George Mitchell Makes the U.S. Case

Settlement Report | Vol. 20 No. 1 | January-February 2010

On the Settlement Moratorium and East Jerusalem

If you want to get 60 percent, do you begin by asking for 60 percent? . . . So what we got was—what we got was a moratorium, ten months, far less than what was requested, but more significant than any action taken by any previous government of Israel for the 40 years that the settlement enterprise has existed: ten months of no new starts in the West Bank, less than what we asked, much, much greater than any prior government has done. And we think over time it’s going to make a significant difference on the ground. . . .

The Israelis are not going to stop settlements in or construction in East Jerusalem. They don’t regard that s a settlement because they think that it’s part of Israel.

Settlements and the June 1967 Border


There is no doubt that [the settlements will have made a difference in terms of the way the final borders are determined]. That’s just a reality that’s going to have to be dealt with. You can ask wishfully that things might be as you’d like them to be, or you deal with them as they are, and I think we have to deal with them as they are, but there will be adjustments with swaps, and what I believe is that we can get an agreement on that once we get them in negotiations. I think here Charlie, the harder part is getting started than getting finished.

The Structure of Negotiations

What we want is a parallel process as the Israelis and the Palestinians talk in negotiations, Israel, the Palestinians and all of the surrounding countries would meet to deal with regional issues, energy, water, trade, communications, transport, all of which have been discussed in the past but haven’t been brought to full fruition. And we think the way to move forward is an Israeli-Palestinian agreement, Israel and Syria, Israel and Lebanon, and full implementation of the Arab peace initiative. That’s the comprehensive peace in the region that is the objective set forth by the president and the Secretary of State. . . .

We’re going to tell them that we think the time has come to enter negotiations and that we think—we will lay out what we think is a proper basis for doing so, a timeframe for achieving agreement, a method for negotiating that we think will achieve the desired. . . .
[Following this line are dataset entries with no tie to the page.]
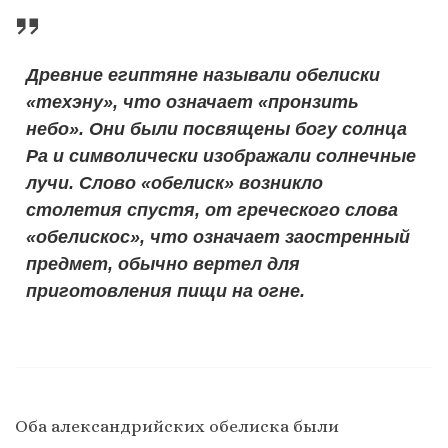
Древние египтяне называли обелиски
«техэну», что означает «пронзить
небо». Они были посвящены богу солнца
Ра и символически изображали солнечные
лучи. Слово «обелиск» возникло
столетия спустя, от греческого слова
«обелискос», что означает заостренный
предмет, обычно вертел для
приготовления пищи на огне.
Оба александрийских обелиска были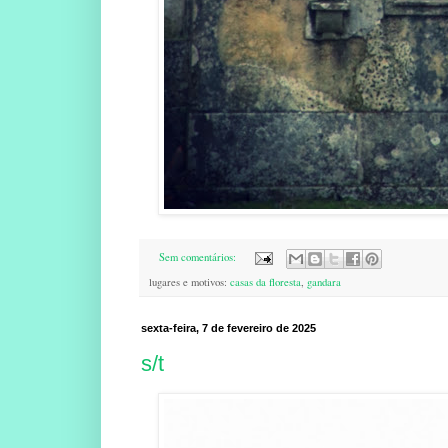
Sem comentários:
lugares e motivos:
casas da floresta
,
gandara
sexta-feira, 7 de fevereiro de 2025
s/t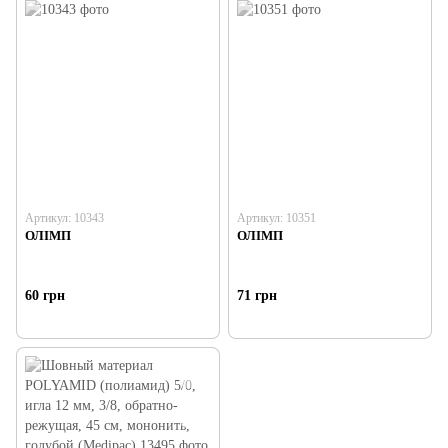
Артикул: 10343
Артикул: 10351
ОЛІМП
ОЛІМП
60 грн
71 грн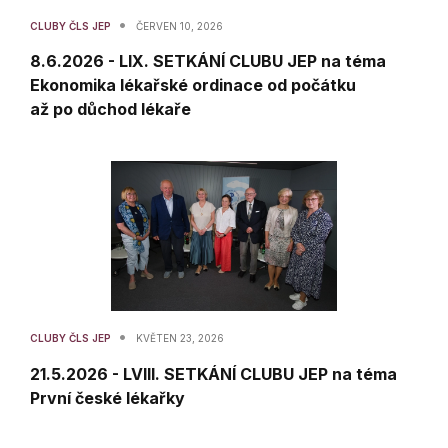
•
CLUBY ČLS JEP
ČERVEN 10, 2026
8.6.2026 - LIX. SETKÁNÍ CLUBU JEP na téma
Ekonomika lékařské ordinace od počátku
až po důchod lékaře
•
CLUBY ČLS JEP
KVĚTEN 23, 2026
21.5.2026 - LVIII. SETKÁNÍ CLUBU JEP na téma
První české lékařky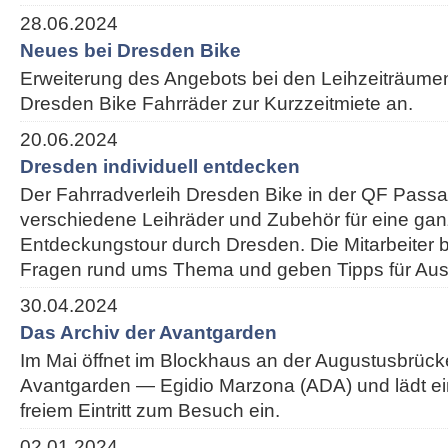
28.06.2024
Neues bei Dresden Bike
Erweiterung des Angebots bei den Leihzeiträumen:
Dresden Bike Fahrräder zur Kurzzeitmiete an.
20.06.2024
Dresden individuell entdecken
Der Fahrradverleih Dresden Bike in der QF Passa
verschiedene Leihräder und Zubehör für eine ganz
Entdeckungstour durch Dresden. Die Mitarbeiter 
Fragen rund ums Thema und geben Tipps für Ausf
30.04.2024
Das Archiv der Avantgarden
Im Mai öffnet im Blockhaus an der Augustusbrück
Avantgarden — Egidio Marzona (ADA) und lädt e
freiem Eintritt zum Besuch ein.
02.01.2024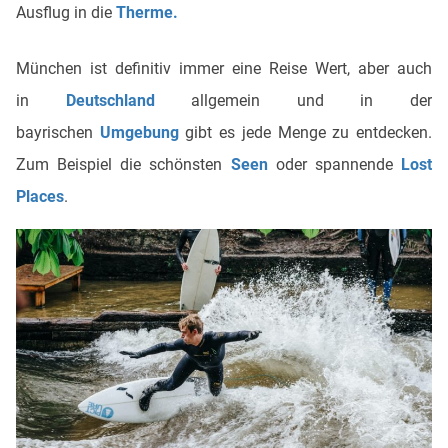
Ausflug in die
Therme.
München ist definitiv immer eine Reise Wert, aber auch
in
Deutschland
allgemein und in der
bayrischen
Umgebung
gibt es jede Menge zu entdecken.
Zum Beispiel die schönsten
Seen
oder spannende
Lost
Places
.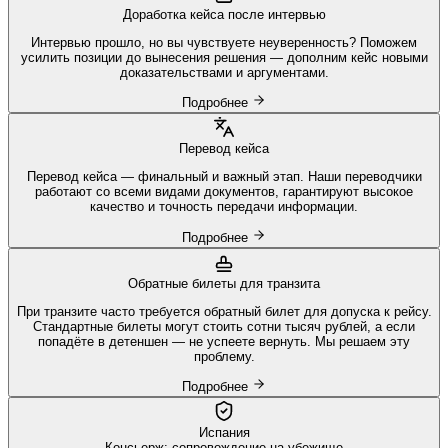
Доработка кейса после интервью
Интервью прошло, но вы чувствуете неуверенность? Поможем
усилить позиции до вынесения решения — дополним кейс новыми
доказательствами и аргументами.
Подробнее
Перевод кейса
Перевод кейса — финальный и важный этап. Наши переводчики
работают со всеми видами документов, гарантируют высокое
качество и точность передачи информации.
Подробнее
Обратные билеты для транзита
При транзите часто требуется обратный билет для допуска к рейсу.
Стандартные билеты могут стоить сотни тысяч рублей, а если
попадёте в детеншен — не успеете вернуть. Мы решаем эту
проблему.
Подробнее
Испания
Консьерж: сопровождение на убежище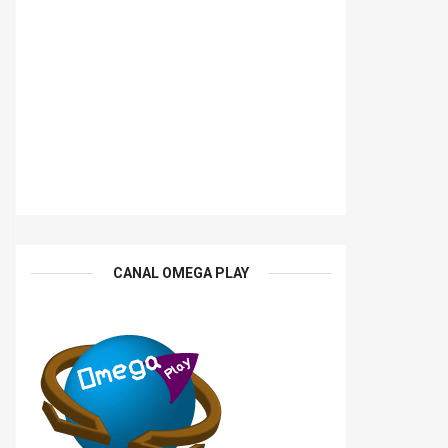
CANAL OMEGA PLAY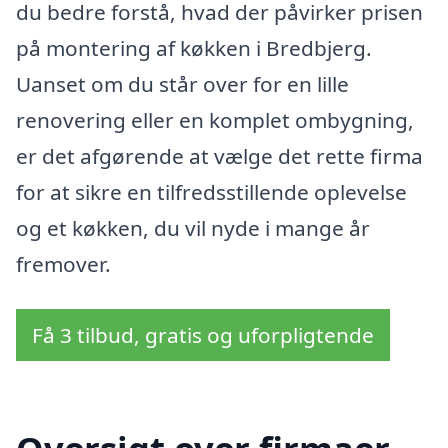
du bedre forstå, hvad der påvirker prisen
på montering af køkken i Bredbjerg.
Uanset om du står over for en lille
renovering eller en komplet ombygning,
er det afgørende at vælge det rette firma
for at sikre en tilfredsstillende oplevelse
og et køkken, du vil nyde i mange år
fremover.
Få 3 tilbud, gratis og uforpligtende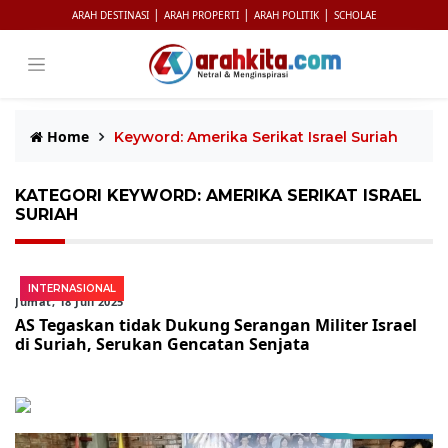
|
|
|
ARAH DESTINASI
ARAH PROPERTI
ARAH POLITIK
SCHOLAE
Home
Keyword: Amerika Serikat Israel Suriah
KATEGORI KEYWORD: AMERIKA SERIKAT ISRAEL
SURIAH
INTERNASIONAL
Jumat, 18 Juli 2025
AS Tegaskan tidak Dukung Serangan Militer Israel
di Suriah, Serukan Gencatan Senjata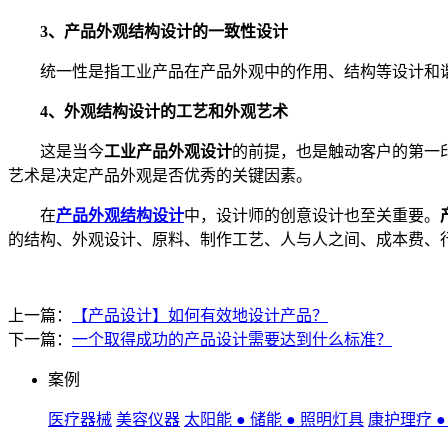
3、产品外观结构设计的一致性设计
统一性是指工业产品在产品外观中的作用、结构等设计和谐
4、外观结构设计的工艺和外观艺术
这是当今
工业产品外观设计
的前提，也是触动客户的第一
艺术是决定产品外观是否优秀的关键因素。
在
产品外观结构设计
中，设计师的创意设计也至关重要。
的结构、外观设计、原料、制作工艺、人与人之间、成本费、
上一篇：
【产品设计】如何有效地设计产品？
下一篇：
一个取得成功的产品设计需要达到什么标准？
案例
医疗器械
美容仪器
太阳能 ● 储能 ● 照明灯具
康护理疗 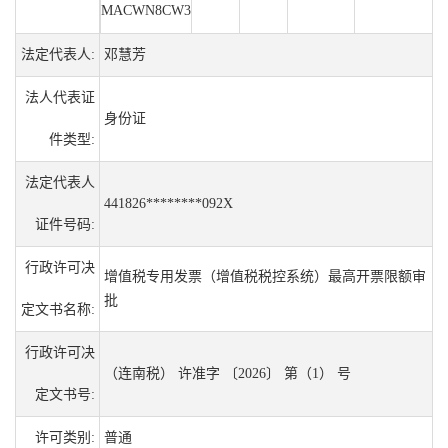
MACWN8CW3
法定代表人:
邓慧芳
法人代表证
身份证
件类型:
法定代表人
441826********092X
证件号码:
行政许可决
增值税专用发票（增值税税控系统）最高开票限额审
批
定文书名称:
行政许可决
（连南税） 许准字 〔2026〕 第（1） 号
定文书号:
许可类别:
普通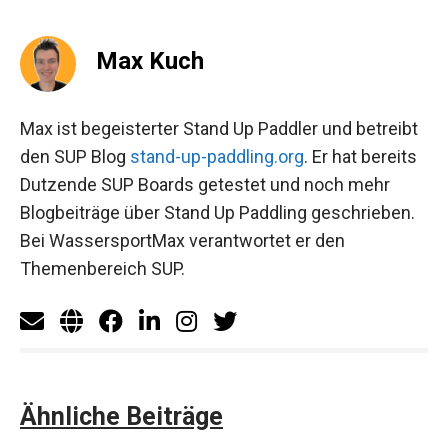
Max Kuch
Max ist begeisterter Stand Up Paddler und betreibt
den SUP Blog
stand-up-paddling.org
. Er hat bereits
Dutzende SUP Boards getestet und noch mehr
Blogbeiträge über Stand Up Paddling geschrieben.
Bei WassersportMax verantwortet er den
Themenbereich SUP.
Ähnliche Beiträge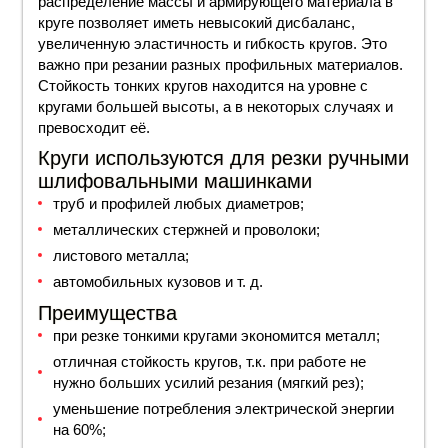
распределение массы и армирующего материала в
круге позволяет иметь невысокий дисбаланс,
увеличенную эластичность и гибкость кругов. Это
важно при резании разных профильных материалов.
Стойкость тонких кругов находится на уровне с
кругами большей высоты, а в некоторых случаях и
превосходит её.
Круги используются для резки ручными
шлифовальными машинками
труб и профилей любых диаметров;
металлических стержней и проволоки;
листового металла;
автомобильных кузовов и т. д.
Преимущества
при резке тонкими кругами экономится металл;
отличная стойкость кругов, т.к. при работе не
нужно больших усилий резания (мягкий рез);
уменьшение потребления электрической энергии
на 60%;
A Hamas-Israel Prisoner Exchange

Well, that will not build confidence with the Palestinian Authority because it will, in fact, be seen as a validation of Hamas’ tactics, which is violence resistance. . . . It does send the message that their violent resistance has paid off. And of course it will lead others around the world to seek more hostages. . . . But what we think is that there should also be actions taken with respect to the Palestinian Authority, which believes in peaceful negotiation. And that’s the approach that ought to be rewarded.

The U.S. Commitment

So we’re making an intense effort to demonstrate that we are committed to this process. And let me make clear, when we get into a negotiation, we’re going to be involved in an active, sustained and determined way, to try to encourage the parties to reach what I believe is an agreement that is possible. . . . we think the way to approach this is to try to persuade the parties what is in their self interests. And we think that we are making some progress in that regard, and we are going to continue in that effort and we think the way to do that is to get them into negotiations. . . .

There is no entity on the face of this Earth, other than the United States government, no public or private entity, that can create the context within which an agreement is possible and most importantly can ensure, to the extent humanly possible, that full implementation will occur. And that requires a president and a Secretary of State who are committed and determined. And believe me, we have them now.